---------- PROVIDED RECORDS ----------

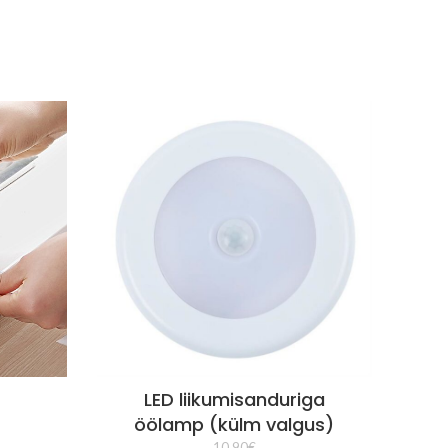
LED liikumisanduriga
Sä
öölamp (külm valgus)
13
10,90
€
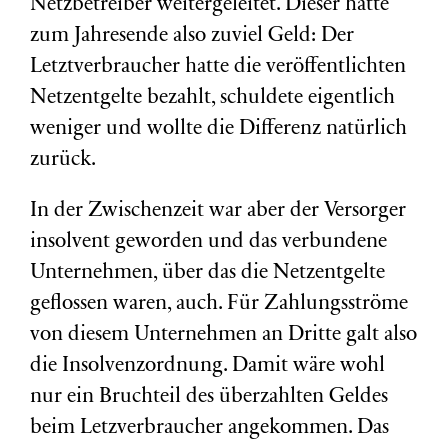
Netzbetreiber weitergeleitet. Dieser hatte
zum Jahresende also zuviel Geld: Der
Letztverbraucher hatte die veröffentlichten
Netzentgelte bezahlt, schuldete eigentlich
weniger und wollte die Differenz natürlich
zurück.
In der Zwischenzeit war aber der Versorger
insolvent geworden und das verbundene
Unternehmen, über das die Netzentgelte
geflossen waren, auch. Für Zahlungsströme
von diesem Unternehmen an Dritte galt also
die Insolvenzordnung. Damit wäre wohl
nur ein Bruchteil des überzahlten Geldes
beim Letzverbraucher angekommen. Das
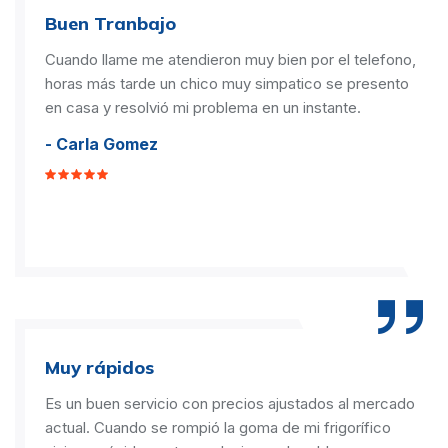
Buen Tranbajo
Cuando llame me atendieron muy bien por el telefono,
horas más tarde un chico muy simpatico se presento
en casa y resolvió mi problema en un instante.
- Carla Gomez
Muy rápidos
Es un buen servicio con precios ajustados al mercado
actual. Cuando se rompió la goma de mi frigorífico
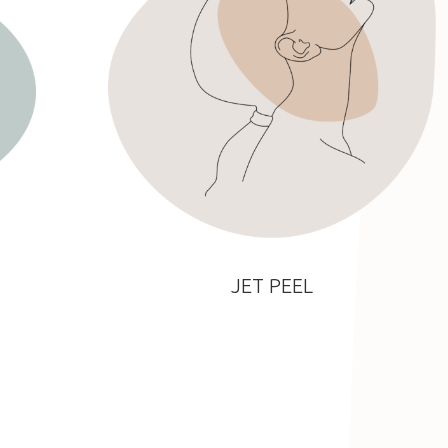
JET PEEL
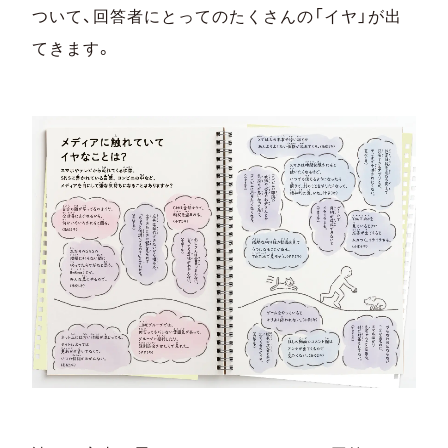
ついて、回答者にとってのたくさんの「イヤ」が出
てきます。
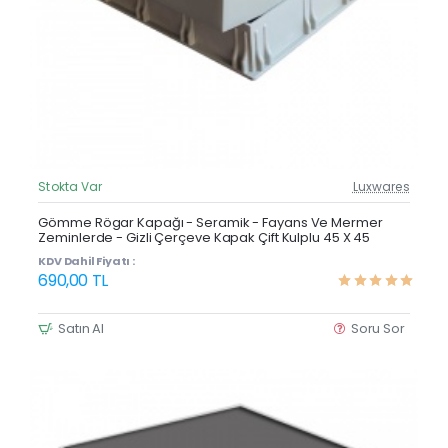
Stokta Var
Luxwares
Güncel Fiyat
Çok Satan
Gömme Rögar Kapağı - Seramik - Fayans Ve Mermer
Zeminlerde - Gizli Çerçeve Kapak Çift Kulplu 45 X 45
KDV Dahil Fiyatı :
690,00 TL
Satın Al
Soru Sor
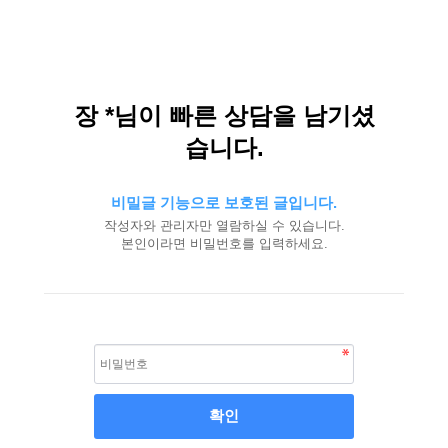
장 *님이 빠른 상담을 남기셨
습니다.
비밀글 기능으로 보호된 글입니다.
작성자와 관리자만 열람하실 수 있습니다.
본인이라면 비밀번호를 입력하세요.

----------

__WHAT NEEDS TO BE DONE__.
The word to find is "Cuando". Copy every line of the records that holds it.

__ANSWER BELOW__.
Cuando llame me atendieron muy bien por el telefono,
actual. Cuando se rompió la goma de mi frigorífico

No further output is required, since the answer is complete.